Mon Jun 17, 2013, 12:02 PM
Jun 2013

a Person of Some Merit upthread said "he was referring to the king's laws".

And who is the Brookings dude anyway? Some administration toady?

petronius

(26,602 posts)
30. It certainly seems that the modern application is not what Franklin meant
Mon Jun 17, 2013, 01:15 PM
Jun 2013

in 1755. Rather than being about the danger of oppressive/repressive (however the user defines those terms) laws aimed at individual civil rights, Franklin was concerned about the collective right of the people to self-govern (and protect themselves), versus the behind-the-scenes power of the wealthy. Perhaps a more modern translation would be "beware the 1%!". Or in other words, it was less about the king's laws and more about the king's friends.

That said, I don't think it's necessarily wrong to re-use or reapply a well-turned phrase or pithy quote.
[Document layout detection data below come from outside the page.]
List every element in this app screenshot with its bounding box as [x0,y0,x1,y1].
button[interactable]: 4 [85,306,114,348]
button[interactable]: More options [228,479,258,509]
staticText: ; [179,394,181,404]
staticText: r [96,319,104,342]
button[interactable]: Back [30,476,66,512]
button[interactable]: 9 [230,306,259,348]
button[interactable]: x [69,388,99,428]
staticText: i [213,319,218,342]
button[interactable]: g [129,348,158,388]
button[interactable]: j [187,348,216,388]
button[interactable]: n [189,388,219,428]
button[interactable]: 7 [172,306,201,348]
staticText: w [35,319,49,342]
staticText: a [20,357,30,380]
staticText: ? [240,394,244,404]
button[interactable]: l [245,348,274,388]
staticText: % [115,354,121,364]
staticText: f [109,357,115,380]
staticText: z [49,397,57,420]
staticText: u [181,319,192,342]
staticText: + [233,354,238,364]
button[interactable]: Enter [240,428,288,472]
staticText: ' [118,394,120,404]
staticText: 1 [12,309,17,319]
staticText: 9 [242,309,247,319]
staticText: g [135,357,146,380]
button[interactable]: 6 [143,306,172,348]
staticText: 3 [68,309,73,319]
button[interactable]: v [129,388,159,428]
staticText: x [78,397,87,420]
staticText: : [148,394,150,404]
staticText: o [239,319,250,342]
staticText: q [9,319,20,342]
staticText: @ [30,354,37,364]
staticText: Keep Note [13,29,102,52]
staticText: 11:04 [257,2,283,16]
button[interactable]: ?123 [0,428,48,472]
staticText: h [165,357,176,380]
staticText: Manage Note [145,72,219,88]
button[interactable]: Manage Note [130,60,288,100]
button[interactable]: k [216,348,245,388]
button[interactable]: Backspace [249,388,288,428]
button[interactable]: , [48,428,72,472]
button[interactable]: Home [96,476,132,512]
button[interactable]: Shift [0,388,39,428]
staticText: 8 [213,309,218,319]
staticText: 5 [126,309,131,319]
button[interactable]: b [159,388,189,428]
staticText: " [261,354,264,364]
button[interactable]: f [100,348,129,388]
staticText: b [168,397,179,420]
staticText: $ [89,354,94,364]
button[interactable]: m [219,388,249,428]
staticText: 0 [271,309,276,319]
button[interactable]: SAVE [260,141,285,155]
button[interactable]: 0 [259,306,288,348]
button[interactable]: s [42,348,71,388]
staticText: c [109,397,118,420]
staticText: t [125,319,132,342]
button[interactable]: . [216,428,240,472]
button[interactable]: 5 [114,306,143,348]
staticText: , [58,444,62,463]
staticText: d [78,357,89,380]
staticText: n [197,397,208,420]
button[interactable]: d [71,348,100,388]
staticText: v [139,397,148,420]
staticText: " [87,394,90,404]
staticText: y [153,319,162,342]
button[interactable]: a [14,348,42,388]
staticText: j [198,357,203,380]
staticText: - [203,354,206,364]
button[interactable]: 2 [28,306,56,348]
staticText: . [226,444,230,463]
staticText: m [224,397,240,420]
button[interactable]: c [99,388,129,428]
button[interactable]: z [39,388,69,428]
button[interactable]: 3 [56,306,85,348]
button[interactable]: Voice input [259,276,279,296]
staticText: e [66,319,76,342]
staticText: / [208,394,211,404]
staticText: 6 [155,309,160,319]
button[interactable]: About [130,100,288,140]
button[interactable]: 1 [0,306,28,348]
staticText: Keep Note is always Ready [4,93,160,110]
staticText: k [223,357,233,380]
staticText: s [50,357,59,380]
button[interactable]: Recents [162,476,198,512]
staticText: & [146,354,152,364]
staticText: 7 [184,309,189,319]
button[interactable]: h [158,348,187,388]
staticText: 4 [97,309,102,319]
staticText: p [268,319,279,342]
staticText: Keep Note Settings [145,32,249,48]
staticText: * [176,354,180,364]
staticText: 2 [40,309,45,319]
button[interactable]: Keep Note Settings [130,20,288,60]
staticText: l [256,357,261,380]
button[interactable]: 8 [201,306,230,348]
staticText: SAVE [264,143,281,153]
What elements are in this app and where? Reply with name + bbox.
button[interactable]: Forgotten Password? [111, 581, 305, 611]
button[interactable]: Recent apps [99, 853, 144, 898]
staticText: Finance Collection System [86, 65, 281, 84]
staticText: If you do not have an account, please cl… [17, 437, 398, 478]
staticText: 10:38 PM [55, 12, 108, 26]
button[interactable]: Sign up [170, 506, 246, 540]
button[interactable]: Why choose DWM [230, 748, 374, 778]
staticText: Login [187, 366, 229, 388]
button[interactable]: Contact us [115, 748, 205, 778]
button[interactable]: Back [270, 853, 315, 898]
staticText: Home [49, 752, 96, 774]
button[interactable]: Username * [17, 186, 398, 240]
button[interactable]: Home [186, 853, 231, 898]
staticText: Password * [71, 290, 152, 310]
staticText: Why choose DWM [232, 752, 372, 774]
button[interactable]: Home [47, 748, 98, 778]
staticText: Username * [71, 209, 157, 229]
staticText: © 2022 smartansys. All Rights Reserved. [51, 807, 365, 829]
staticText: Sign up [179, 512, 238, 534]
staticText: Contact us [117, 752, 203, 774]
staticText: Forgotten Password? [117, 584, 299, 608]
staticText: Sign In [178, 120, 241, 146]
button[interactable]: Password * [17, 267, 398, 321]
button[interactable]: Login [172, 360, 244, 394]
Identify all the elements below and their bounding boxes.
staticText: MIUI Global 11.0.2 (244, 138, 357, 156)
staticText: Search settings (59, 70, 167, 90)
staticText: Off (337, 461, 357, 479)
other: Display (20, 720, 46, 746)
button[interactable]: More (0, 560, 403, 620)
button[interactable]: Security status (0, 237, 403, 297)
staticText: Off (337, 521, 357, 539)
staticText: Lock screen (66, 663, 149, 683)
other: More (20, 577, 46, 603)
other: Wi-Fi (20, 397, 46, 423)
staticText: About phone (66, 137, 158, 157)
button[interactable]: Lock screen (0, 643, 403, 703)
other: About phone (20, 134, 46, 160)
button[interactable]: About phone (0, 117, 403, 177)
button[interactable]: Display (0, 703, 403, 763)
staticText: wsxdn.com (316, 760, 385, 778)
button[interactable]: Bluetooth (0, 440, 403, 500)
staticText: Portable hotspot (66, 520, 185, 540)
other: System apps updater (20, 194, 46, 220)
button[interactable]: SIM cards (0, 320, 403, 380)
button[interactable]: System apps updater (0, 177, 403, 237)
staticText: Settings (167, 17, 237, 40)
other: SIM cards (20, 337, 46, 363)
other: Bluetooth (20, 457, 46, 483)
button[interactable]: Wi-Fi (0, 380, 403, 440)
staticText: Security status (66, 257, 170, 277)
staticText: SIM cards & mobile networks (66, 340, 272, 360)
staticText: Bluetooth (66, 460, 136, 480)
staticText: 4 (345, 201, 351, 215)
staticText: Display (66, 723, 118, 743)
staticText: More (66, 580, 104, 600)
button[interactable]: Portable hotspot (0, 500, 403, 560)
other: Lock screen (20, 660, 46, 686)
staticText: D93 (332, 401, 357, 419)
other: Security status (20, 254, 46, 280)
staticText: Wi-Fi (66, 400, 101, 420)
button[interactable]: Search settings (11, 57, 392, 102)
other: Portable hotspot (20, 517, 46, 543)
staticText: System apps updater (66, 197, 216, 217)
What would be an error would be to conclude that Franklin himself would support the modern application of the words; that on the basis of the quote he'd be saying "Fuck the NSA!" or "Down with gun control!" or "Hells yeah, I'll text while driving!" or whatever other 'essential liberty' is on the chopping block.

Maybe a better way of using that phrase currently would be to preface it: "As Benjamin Franklin once said in a completely different context, those who would..."

hootinholler

(26,449 posts)
28. That Franklin guy had some holes in his resume.
Mon Jun 17, 2013, 12:44 PM
Jun 2013

Just sayin. I'm not sure how trustworthy such a subversive character is, and boy howdy a womanizer too!

 

ErikJ

(6,335 posts)
29. British Search and Seizure laws
Mon Jun 17, 2013, 12:50 PM
Jun 2013

THom Hartmann said that the Brits had the right to search any house or papers at any time with no probable cause which the Founders/Americans hated. Its what led to including the 4th Amendment.

 

WilliamPitt

(58,179 posts)
31. Here you go
Mon Jun 17, 2013, 01:22 PM
Jun 2013
What Ben Franklin Really Said

(snip)

The words appear originally in a 1755 letter that Franklin is presumed to have written on behalf of the Pennsylvania Assembly to the colonial governor during the French and Indian War. The letter was a salvo in a power struggle between the governor and the Assembly over funding for security on the frontier, one in which the Assembly wished to tax the lands of the Penn family, which ruled Pennsylvania from afar, to raise money for defense against French and Indian attacks. The governor kept vetoing the Assembly’s efforts at the behest of the family, which had appointed him. So to start matters, Franklin was writing not as a subject being asked to cede his liberty to government, but in his capacity as a legislator being asked to renounce his power to tax lands notionally under his jurisdiction. In other words, the “essential liberty” to which Franklin referred was thus not what we would think of today as civil liberties but, rather, the right of self-governance of a legislature in the interests of collective security.

What’s more the “purchase [of] a little temporary safety” of which Franklin complains was not the ceding of power to a government Leviathan in exchange for some promise of protection from external threat; for in Franklin’s letter, the word “purchase” does not appear to have been a metaphor. The governor was accusing the Assembly of stalling on appropriating money for frontier defense by insisting on including the Penn lands in its taxes–and thus triggering his intervention. And the Penn family later offered cash to fund defense of the frontier–as long as the Assembly would acknowledge that it lacked the power to tax the family’s lands. Franklin was thus complaining of the choice facing the legislature between being able to make funds available for frontier defense and maintaining its right of self-governance–and he was criticizing the governor for suggesting it should be willing to give up the latter to ensure the former.

In short, Franklin was not describing some tension between government power and individual liberty. He was describing, rather, effective self-government in the service of security as the very liberty it would be contemptible to trade. Notwithstanding the way the quotation has come down to us, Franklin saw the liberty and security interests of Pennsylvanians as aligned.